Yes. Get someone to refill your bottle.
What a twonk ๐
I'd got myself ratarsed in the centre of Manchester and then decided to do a 30 mile road ride home. The only place that was open was a chippy in Urmston.
The lass behind the counter thought it was hilarious that i'd competently hopped off my bike then could barely stand up while she topped off my water bottle then pedaled off again. 19.6mph on the way home, in the dark
binners - MemberDear god! Why can't they fill their own water bottles up from the taps in the bogs?
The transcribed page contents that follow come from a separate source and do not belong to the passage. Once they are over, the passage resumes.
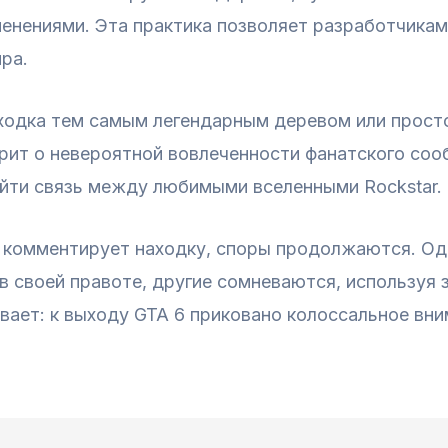
енениями. Эта практика позволяет разработчикам
ра.
аходка тем самым легендарным деревом или прост
рит о невероятной вовлеченности фанатского соо
айти связь между любимыми вселенными Rockstar.
е комментирует находку, споры продолжаются. О
в своей правоте, другие сомневаются, используя
ывает: к выходу GTA 6 приковано колоссальное вн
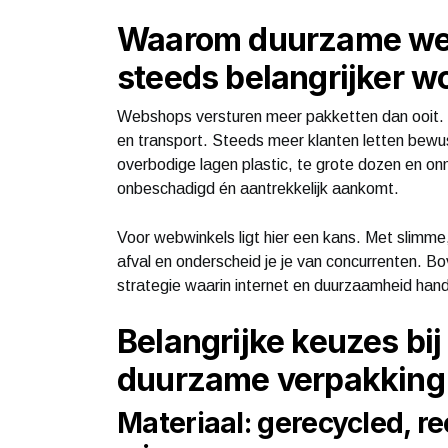
Waarom duurzame we
steeds belangrijker w
Webshops versturen meer pakketten dan ooit. El
en transport. Steeds meer klanten letten bewus
overbodige lagen plastic, te grote dozen en onno
onbeschadigd én aantrekkelijk aankomt.
Voor webwinkels ligt hier een kans. Met slimm
afval en onderscheid je je van concurrenten. B
strategie waarin internet en duurzaamheid hand
Belangrijke keuzes bi
duurzame verpakking
Materiaal: gerecycled, r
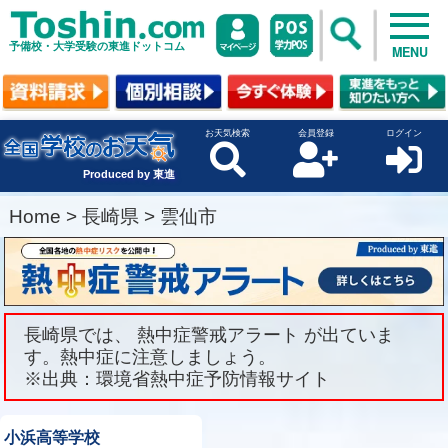
予備校・大学受験の東進ドットコム
MENU
お天気検索
会員登録
ログイン
Produced by 東進
Home
>
長崎県
>
雲仙市
長崎県では、 熱中症警戒アラート が出ていま
す。熱中症に注意しましょう。
※出典：環境省熱中症予防情報サイト
小浜高等学校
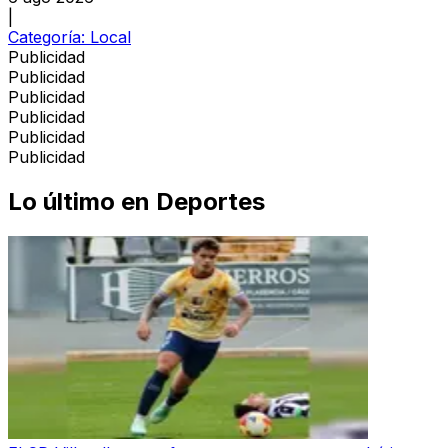
|
Categoría:
Local
Publicidad
Publicidad
Publicidad
Publicidad
Publicidad
Publicidad
Lo último en
Deportes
Have they lost the use of their arms or something?
I can guarantee that the sink behind my bar is nice and clean, wheras the sink in the gents could have been contaminated between checks, probably by filthy middle aged lycra clad roadies who have popped in to finger themselves with their reapplications of bum cream.
how can you distance yourself knowing you will run out of fluid
Err because many establishments providing refreshments are available on the way, the majority of which won't throw a hissyfit at paying customers asking for some water?
So what your saying then is that it is perfectly acceptable to hop on a bike with insufficient rations to complete a lengthy ride?
That as far as I'm concerned is a wholly selfish act.
And that it is perfectly acceptable that others should cater for your own self importance?
What if, shudder to think you should miss calculate humanity and have a door slammed in your face, is that then their fault that you go down with dechydration because some one else failed to look after you.
I'm sorry but I cannot get my head round this at all.
I'm sorry but I cannot get my head round this at all.
You sound dehydrated
I think I am, I might also rush out and purchase some ill fitting attire to get my point across, ive been sat here since 8 this morning and NO ONE has brought me a brew.
I hope some one filled up my Audi to day so I can get home as it was on red this morning,
And I hope the Butler washed my bike,
You sound dehydrated
Have a pint.
Squbob, your trolling shirly ? They were paying customers who asked for some water to go on their way with. The giving of water is a corner stone of any humane society, what's not to get ?????????
So what your saying then is that it is perfectly acceptable to hop on a bike with insufficient rations to complete a lengthy ride?
To make it clear to you. On a recent ride not too much shy of 100 miles on a reasonably cool/mild day I drank somewhere in the region of 4l of fluids. I carried two 750ml bottles. I refilled them twice at cafes en route. It's not really feasible for a road cyclist to carry enough water for a proper long ride unless they don't drink much. That said, what is feasible is getting refills from people as the majority of people are not, funnily enough, massive knobbers with a chip on their shoulders. Unlike you.